This study showed that actinobacterial strains from rhizosphere soil samples are interesting sources of PGRs, including IAA. S. lavenduligriseus BS50-1 effectively maximized IAA production in agricultural waste medium based on bagasse. A statistical CCD-based RSM approach was used to optimize the medium composition for maximum IAA production. The results revealed that a statistical approach is an effective tool for improving IAA production when low-cost agricultural waste is used as the substrate.

4. Fundamentals of the Method

4.1. Biomass Pretreatment

Bagasse was collected from a local field in the Phayao province in Thailand. The biomass was physically processed using a cutting mill (Retsch SM 2000, Hann, Germany) and sieved to collect the 250–420 μm particles (0.21–0.35 mesh). The processed biomass was then used as the starting material for subsequent experiments. The chemical compositions of the pretreated solids (% lignin, cellulose, hemicelluloses, ash, byproducts, and degradation products) were determined using the standard method from the National Renewable Energy Laboratory (NREL).45

4.2. LHW Pretreatment

The pretreatment was performed in stainless-steel reactors with a diameter of 2.5 cm, length of 37.5 cm, wall thickness of 2 mm, and total volume of 50 mL.46 Thermocouples were installed in each reactor to measure the actual internal temperature.
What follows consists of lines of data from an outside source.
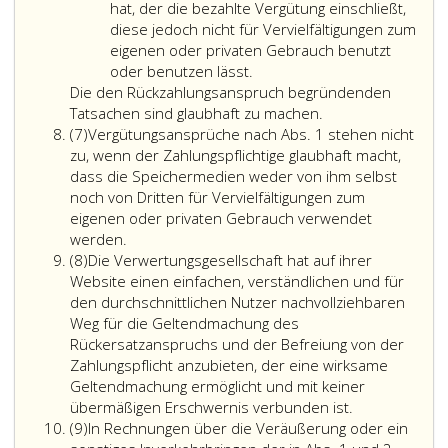
von
11%
hat, der die bezahlte Vergütung einschließt,
Verwertungsgesellschaften
dieses
diese jedoch nicht für Vervielfältigungen zum
geltend
Preisniveaus
eigenen oder privaten Gebrauch benutzt
gemacht
für
oder benutzen lässt.
werden.
Geräte
Die den Rückzahlungsanspruch begründenden
nicht
Tatsachen sind glaubhaft zu machen.
Absatz
übersteigen
(7)
Vergütungsansprüche nach Abs. 1 stehen nicht
7
soll;
zu, wenn der Zahlungspflichtige glaubhaft macht,
soweit
dass die Speichermedien weder von ihm selbst
aufgrund
noch von Dritten für Vervielfältigungen zum
empirischer
eigenen oder privaten Gebrauch verwendet
Vergütungsansprüche
Nachweise
werden.
Absatz
nach
eine
(8)
Die Verwertungsgesellschaft hat auf ihrer
8
Absatz
fast
Website einen einfachen, verständlichen und für
eins,
ausschließliche
den durchschnittlichen Nutzer nachvollziehbaren
stehen
Nutzung
Weg für die Geltendmachung des
nicht
eines
Rückersatzanspruchs und der Befreiung von der
zu,
Gerätes
Zahlungspflicht anzubieten, der eine wirksame
wenn
und
Geltendmachung ermöglicht und mit keiner
der
eines
übermäßigen Erschwernis verbunden ist.
Absatz
Zahlungspflichtige
Speichermediums
(9)
In Rechnungen über die Veräußerung oder ein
The standard reaction contained 1.5 g of bagasse and 15 mL of distilled water either without an alkali (noncatalyzed control) or catalyzed by 0.25–1% (w/v) of an alkali (NaOH). Nitrogen was passed through each reactor to purge it, and the initial pressure was adjusted to 20 bar. The reactors were placed in furnace slots in a reactor system consisting of six 50 mL reactors in a temperature-controlled jacket equipped with a vertical shaking system to provide optimal mixing. The reaction was heated to 180 °C for 30 min and then quenched in a water bath after heating under the desired conditions. The solid fraction was separated by filtration through filter paper in a Büchner funnel, washed with distilled water, and dried at 60 °C. The liquid fraction was collected to analyze sugar and inhibitory byproducts by high-performance liquid chromatography (HPLC).
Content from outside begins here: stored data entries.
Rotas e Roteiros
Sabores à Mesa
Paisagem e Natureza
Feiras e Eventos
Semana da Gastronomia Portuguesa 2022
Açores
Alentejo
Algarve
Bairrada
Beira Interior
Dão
4.3. Alkaline Pretreatment

Alkaline pretreatment was performed using milled bagasse at 5% w/v dry solids loaded in distilled water. The reactor was heated to 90 °C in a larger aluminum block heater with a 20 min heat ramp and maintained at that temperature for 30 min. The reactor was then removed and placed in an ice bath to quench the reaction. The pretreated biomass was recovered by filtration and washed with 500 mL of distilled water to remove excess alkali and dissolved byproducts. All experiments were performed in triplicate.
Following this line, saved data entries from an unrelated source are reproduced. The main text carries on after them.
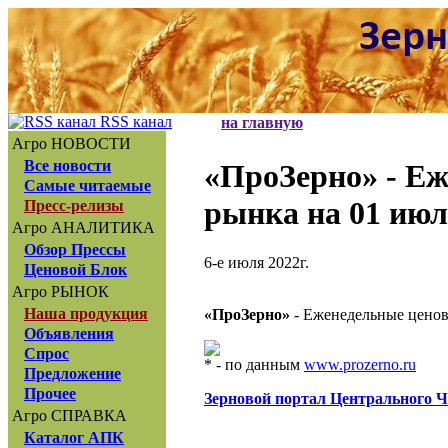
RSS канал
на главную
Агро НОВОСТИ
Все новости
«ПроЗерно»
- Еж
Самые читаемые
рынка на 01 июл
Пресс-релизы
Агро АНАЛИТИКА
Обзор Прессы
6-е июля 2022г.
Ценовой Блок
Агро РЫНОК
Наша продукция
«ПроЗерно»
- Еженедельные ценов
Объявления
Спрос
* - по данным
www.prozerno.ru
Предложение
Прочее
Зерновой портал Центрального 
Агро СПРАВКА
Каталог АПК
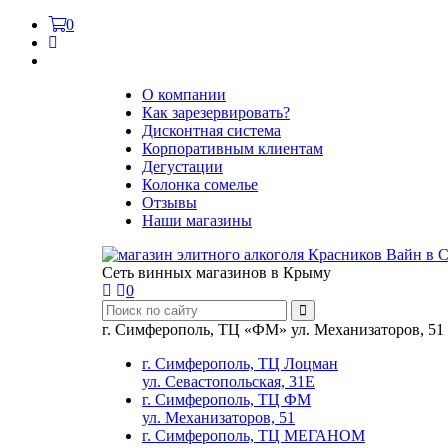
0
О компании
Как зарезервировать?
Дисконтная система
Корпоративным клиентам
Дегустации
Колонка сомелье
Отзывы
Наши магазины
Сеть винных магазинов в Крыму
0
г. Симферополь, ТЦ «ФМ» ул. Механизаторов, 51
г. Симферополь, ТЦ Лоцман
ул. Севастопольская, 31Е
г. Симферополь, ТЦ ФМ
ул. Механизаторов, 51
г. Симферополь, ТЦ МЕГАНОМ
4.4. Compositional Analysis

The sugar and inhibitory byproduct (5-hydroxymethyl furfural and furfural) profiles in the enzymatic hydrolysates and liquid fractions from the pretreatment were analyzed by HPLC using a Waters e2695 chromatograph equipped with a differential refractometer and an Aminex HPX-87H column (Bio-Rad, Hercules, CA) operating at 65 °C with a 5 mM H2SO4 mobile phase and 0.5 mL/min flow rate. The liquid fraction from the LHW pretreatment was hydrolyzed using a modified NREL standard method.15 The sugar yields were calculated as percentages of glucose and pentoses, which were based on the cellulose (1.11%) and hemicellulose (1.13%) contents in the native bagasse on a dry weight basis, respectively. Additionally, the elemental compositions of bagasse were determined using an elemental analyzer (CHNS-628, LECO, Saint Joseph, MI). The total carbon and nitrogen contents of bagasse were also determined by elemental analysis. The C/N ratios were then calculated from these values. The pH was determined by mixing water and bagasse (1:1 v/v).

4.5. Characterization of the Solid Residue

The total surface areas of the native and pretreated bagasse were determined by using the Brunauer–Emmett–Teller (BET) method. The surface areas and pore volumes of the samples were determined using nitrogen adsorption/desorption isotherms in a surface area analyzer (TriStar II 3020, Micromeritics Co.). The native and pretreated bagasse microstructures were analyzed by SEM using a JSM-6301F scanning electron microscope operating at 5 kV (JEOL, Japan). The samples were dried and coated with gold for the SEM analysis. The crystallinities of the native and pretreated bagasse were determined by XRD using an X’Pert PRO diffractometer (PANalytical, Almelo, Netherlands). The materials were scanned in the range of 2θ = 10–30° with a step size of 0.02° at 500 kV and 30 mA. The crystallinity was calculated using eq 2

4.5. 2

Here, I002 is the scattered intensity at the main peak of the crystalline portion that typically lies near the 002 plane at 2θ = 22.4° and Iamorphous is the scattered intensity of the amorphous portion evaluated as secondary planes at 2θ = 18.0°.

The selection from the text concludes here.